In [1]:
import numpy as np
import pandas as pd
import xgboost as xgb
import glob
import json
import gc

pd.options.display.max_rows = 10

## Implementation of metrics

In [2]:
from sklearn.metrics import roc_curve
from scipy.interpolate import interp1d

def rej_fixed_eff(truth, score, weight, efficiencies):
    fpr, tpr, thr = roc_curve(truth, score, sample_weight=weight)
    nonzero = (fpr != 0)
    eff = tpr[nonzero]
    rej = 1.0 / fpr[nonzero]
    
    interpol = interp1d(eff, rej, copy=False)
    return interpol(efficiencies)                    

In [3]:
tid_1pvars = ["TauJets.centFrac", "TauJets.etOverPtLeadTrk",
              "TauJets.innerTrkAvgDist", "TauJets.absipSigLeadTrk",
              "TauJets.SumPtTrkFrac", "TauJets.ChPiEMEOverCaloEME",
              "TauJets.EMPOverTrkSysP", "TauJets.ptRatioEflowApprox",
              "TauJets.mEflowApprox"]

## Define analysis

In [4]:
train_sample = pd.read_hdf("samples/train.h5", columns=tid_1pvars + ["weight", "is_sig"])

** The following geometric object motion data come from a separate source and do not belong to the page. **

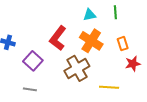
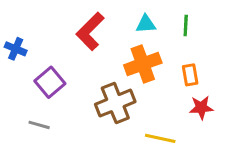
red L-shape: (58, 38) -> (90, 31), moved
orange cross: (91, 41) -> (143, 64), turned 30

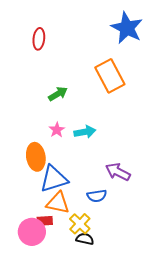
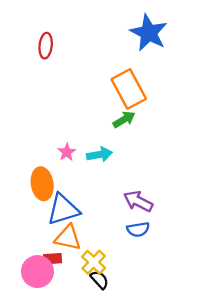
green arrow: (58, 94) -> (124, 119), moved
blue semicircle: (97, 196) -> (138, 229), moved
black semicircle: (85, 239) -> (99, 280), turned 36

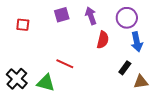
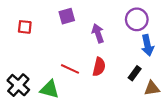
purple arrow: (91, 16) -> (98, 33), moved
red semicircle: (103, 40) -> (99, 67), moved

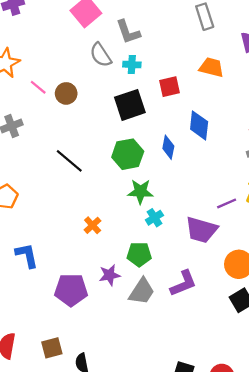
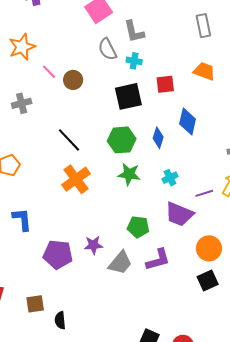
cyan cross: (154, 218) -> (170, 178), moved
orange cross: (93, 225) -> (76, 179), moved, size x1.8
green pentagon: (139, 254) -> (138, 227), moved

train_weights = train_sample["weight"].get_values()
train_is_sig = train_sample["is_sig"].get_values()
dtrain = xgb.DMatrix(train_sample[tid_1pvars], label=train_sample["is_sig"], weight=train_sample["weight"])

%xdel train_sample
gc.collect()

test_sample = pd.read_hdf("samples/test.h5", columns=tid_1pvars + ["weight", "is_sig"])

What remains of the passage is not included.